Obviously, most people remember him for the dirty hit on the Detroit Red Wings' Kris Draper:
... and his turtling instead of answering the bell when Darren McCarthy went to fight him in retaliation.

And that hit - and his reaction to it - was what brought the Avs-Wings rivalry onto the next level for the next half-dozen years, as both teams were Cup contenders and frequent postseason adversaries. However, we tend to forget that it happened the year the Colorado Avalanche won their first Stanley Cup (the year they moved into town, no less), and that it was Lemieux's second consecutive championship, having won the Cup and the Conn Smythe the previous year with the New Jersey Devils where he scored 13 goals to lead all playoff skaters. He won another one in Jersey in 2000.

He was the fourth player ever to win Cups with three different teams, and the fifth to win consecutive ones with different teams. He has twice the number of Cups as Mario Lemieux (let that sink in... and remember Mario played with Jaromir Jagr, Ron Francis, Paul Coffey, Joe Mullen, Larry Murphy, Mark Recchi, Ulf Samuelsson, and regularly had multiple 100-point scorers on his team), and two major victories with Team Canada, a Canada Cup (1987), a World Juniors gold (1985), and was on the runner-up team at the inaugural World Cup (1996).

He also got a few Selke Trophy votes three times, once finishing in sixth place. But after slowing down while with the Phoenix Coyotes and splitting a season between Arizona and the Dallas Stars in 2002-03, he retired... only to return for a final swan song in 2008-09, playing 18 games with the San Jose Sharks.
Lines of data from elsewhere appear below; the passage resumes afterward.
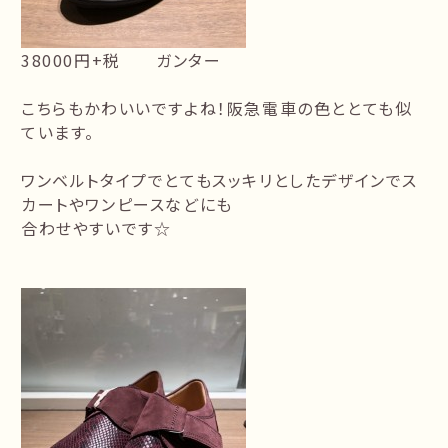
38000円+税 ガンター
こちらもかわいいですよね！阪急電車の色ととても似
ています。
ワンベルトタイプでとてもスッキリとしたデザインでス
カートやワンピースなどにも
合わせやすいです☆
All told, he ranks third in playoff game-winners with 19, behind Wayne Gretzky and Brett Hull (at 24 apiece), ahead of the likes of Joe Sakic, Maurice Richard, Mike Bossy and Glenn Anderson.

The first time he retired, he became team president of the ECHL's Phoenix RoadRunners, and participated in the Spike TV show Pros vs. Joes; the second time he retired, he participated in CBC's Battle Of The Blades in 2009, finishing as runner-up, and in 2011 became chairman of the board of directors at GRAF, a hockey and figure skating equipment manufacturer from Alberta.

So while most of the hockey world remembers him as the Avs' pest, and people in Jersey seem to have forgotten his stellar play for them, most Montrealers remember him as a member of the Canadiens, a local boy (he grew up in Buckingham, Quebec) who made the big team and won the Cup at home.

I'm halfway, because the Avs were my mid-90s team. So I didn't mind when I pulled card #GJ-CL from Upper Deck's 2013-14 Series 1 set (part of the UD Game Jersey sub-set), though getting two the same day may have been slightly exaggerated:
It shows him wearing the team's white (then-home) uniform with matching game-worn jersey swatches (one seemingly more used than the other), at the old Forum, back when board ads were less prevalent and pervasive.